Showing posts with label Wallace Stevens. Show all posts
Showing posts with label Wallace Stevens. Show all posts

Sunday, January 16, 2011

Info I am Deleting from My Brain's Hard Drive #12: Hootie and the Blowfish

Material to be Deleted

Lyrics and images from the videos of select songs off Hootie and the Blowfish's 1994 debut Cracked Rear View. It just so happened that a faint tune emitting from a neighbor's window was enough to get the words "I'm gonna love you / The best that / The best that I can" out of my mouth before I realized I was mumbling a quasi-hit from a 1990s music act that makes even me ashamed to be a product of the 1990s.

Yes, true believers, I know all the lyrics to "Hold My Hand." I know all the words to "Let Her Cry," "Only Want to Be With You," and most of the warbling of "Time," in all its depth and titillating resonance. And I can think of about half a dozen things I'd rather have committed to memory. So I'm trying to hit the delete button on these guys so that, the next time I hear them on the radio or through a neighbor's window, all I'll think of is, "Man, what is that crap?"

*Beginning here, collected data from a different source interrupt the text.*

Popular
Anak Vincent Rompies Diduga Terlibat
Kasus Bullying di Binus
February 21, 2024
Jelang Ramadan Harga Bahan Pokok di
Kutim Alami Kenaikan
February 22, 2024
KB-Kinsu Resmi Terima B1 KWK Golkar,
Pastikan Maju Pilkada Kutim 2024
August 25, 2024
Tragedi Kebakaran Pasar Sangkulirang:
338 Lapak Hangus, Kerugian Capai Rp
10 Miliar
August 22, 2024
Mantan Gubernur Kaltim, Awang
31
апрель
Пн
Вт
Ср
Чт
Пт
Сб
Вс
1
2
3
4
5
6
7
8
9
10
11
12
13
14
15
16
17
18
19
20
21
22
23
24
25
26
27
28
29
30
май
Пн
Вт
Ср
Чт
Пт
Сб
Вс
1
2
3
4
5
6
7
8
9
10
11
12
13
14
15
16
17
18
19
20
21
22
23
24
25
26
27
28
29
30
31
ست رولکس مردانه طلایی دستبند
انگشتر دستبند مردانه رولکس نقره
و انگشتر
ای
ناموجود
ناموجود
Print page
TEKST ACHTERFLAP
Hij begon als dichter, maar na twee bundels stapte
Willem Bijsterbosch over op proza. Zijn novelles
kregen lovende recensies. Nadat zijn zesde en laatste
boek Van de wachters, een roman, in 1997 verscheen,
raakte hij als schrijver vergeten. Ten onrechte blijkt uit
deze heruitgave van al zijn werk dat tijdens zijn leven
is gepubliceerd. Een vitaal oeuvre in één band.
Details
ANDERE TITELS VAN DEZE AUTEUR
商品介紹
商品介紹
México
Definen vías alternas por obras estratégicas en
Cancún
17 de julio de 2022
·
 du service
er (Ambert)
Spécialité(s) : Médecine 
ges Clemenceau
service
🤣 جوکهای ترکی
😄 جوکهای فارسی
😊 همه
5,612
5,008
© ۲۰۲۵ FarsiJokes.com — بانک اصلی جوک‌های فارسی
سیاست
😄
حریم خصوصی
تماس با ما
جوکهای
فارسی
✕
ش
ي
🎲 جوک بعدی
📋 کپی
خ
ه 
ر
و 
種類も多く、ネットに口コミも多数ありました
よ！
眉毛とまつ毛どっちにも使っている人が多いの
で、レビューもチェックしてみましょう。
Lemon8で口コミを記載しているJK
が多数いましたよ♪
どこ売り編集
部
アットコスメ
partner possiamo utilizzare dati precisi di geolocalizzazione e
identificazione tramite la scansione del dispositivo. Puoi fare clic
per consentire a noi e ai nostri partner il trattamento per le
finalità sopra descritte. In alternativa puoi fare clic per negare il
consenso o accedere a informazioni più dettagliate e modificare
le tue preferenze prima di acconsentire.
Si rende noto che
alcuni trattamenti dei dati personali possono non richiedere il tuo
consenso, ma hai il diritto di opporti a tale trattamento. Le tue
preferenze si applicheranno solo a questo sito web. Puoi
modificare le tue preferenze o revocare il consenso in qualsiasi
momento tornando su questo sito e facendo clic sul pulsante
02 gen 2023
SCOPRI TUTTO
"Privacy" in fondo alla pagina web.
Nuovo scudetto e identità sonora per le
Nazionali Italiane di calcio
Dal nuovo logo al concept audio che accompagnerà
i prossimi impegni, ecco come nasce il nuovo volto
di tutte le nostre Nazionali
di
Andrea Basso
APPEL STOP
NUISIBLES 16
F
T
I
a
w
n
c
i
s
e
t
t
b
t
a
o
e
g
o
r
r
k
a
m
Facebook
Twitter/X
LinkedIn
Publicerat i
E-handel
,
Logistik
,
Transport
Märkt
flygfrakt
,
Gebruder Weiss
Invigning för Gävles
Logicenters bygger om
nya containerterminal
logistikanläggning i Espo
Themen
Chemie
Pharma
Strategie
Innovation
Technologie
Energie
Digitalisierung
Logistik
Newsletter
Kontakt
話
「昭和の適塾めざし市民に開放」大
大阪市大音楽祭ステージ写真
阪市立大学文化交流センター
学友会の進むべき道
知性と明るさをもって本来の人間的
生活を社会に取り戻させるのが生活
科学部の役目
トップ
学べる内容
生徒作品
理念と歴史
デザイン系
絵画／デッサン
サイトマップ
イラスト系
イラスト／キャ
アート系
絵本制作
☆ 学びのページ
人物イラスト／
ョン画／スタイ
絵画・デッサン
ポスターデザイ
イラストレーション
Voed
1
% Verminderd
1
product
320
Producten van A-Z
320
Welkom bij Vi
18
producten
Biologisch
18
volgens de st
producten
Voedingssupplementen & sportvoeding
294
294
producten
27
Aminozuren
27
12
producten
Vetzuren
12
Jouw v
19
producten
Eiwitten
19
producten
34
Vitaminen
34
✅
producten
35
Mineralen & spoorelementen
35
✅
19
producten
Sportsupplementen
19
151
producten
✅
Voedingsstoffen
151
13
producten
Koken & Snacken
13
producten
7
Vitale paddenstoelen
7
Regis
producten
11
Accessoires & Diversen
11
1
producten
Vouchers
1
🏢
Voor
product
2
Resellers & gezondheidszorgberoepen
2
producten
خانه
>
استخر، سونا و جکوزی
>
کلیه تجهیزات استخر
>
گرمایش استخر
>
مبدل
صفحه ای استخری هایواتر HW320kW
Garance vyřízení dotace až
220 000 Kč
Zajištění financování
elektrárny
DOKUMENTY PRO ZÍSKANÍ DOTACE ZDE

My Excuse for Knowing This in the First Place

In my defense, my taste in music had not fully developed when I first heard the band. Obviously. Nineteen ninety-four was not the best year for music overall, and though my circumstances (on a college campus, with hipster roomates and coworkers) had exposed me to a medley of 70s folk rock (Blonde on Blonde), industrial grunge (KMFDM) and overseas musical froth (The Chieftains), one can only resist the hypnotic blare of the radio for so long (Ace of Base, Gin Blossoms). So Hootie and those other dorks bounced around in my skull enough for me to mistake familiarity with appreciation, and I bought their tape and played it intermittently in at home until my roomates locked me in my bedroom and threatened to set the carpet on fire unless I stopped. To paraphrase the Boy-they-Blowfish, I wasn't no friend of theirs.

Substituted For...

The tape is probably still in my collection somewhere; I'm afraid to look. It's definitely in my skull. And I'd like it out. I already have plans for what to do with the remaining space: Wallace Stevens' "Sunday Morning." Consider this part:
She says, "I am content when wakened birds,
Before they fly, test the reality
Of misty fields, by their sweet questionings;
But when the birds are gone, and their warm fields
Return no more, where, then, is paradise?"
There is not any haunt of prophecy,
Nor any old chimera of the grave,
Neither the golden underground, nor isle
Melodious, where spirits gat them home,
Nor visionary south, nor cloudy palm
Remote on heaven's hill, that has endured
As April's green endures; or will endure
Like her remembrance of awakened birds,
Or her desire for June and evening, tipped
By the consummation of the swallow's wings.
If youth truly is fleeting, and what captivates us when we're young and stupid can do no more than briefly intoxicate us in the wake of a complicated existence, then Stevens' rumination on Christianity vs. paganism, on the temporary vs. the immutable, seems to me a perfect substitution for Hootie. Since I defend myself by saying I liked him only because I didn't know any better, so can I substitute the imagery of birds flying across a clear sky: the birds leave, the image remains, and we can do with it what we wish.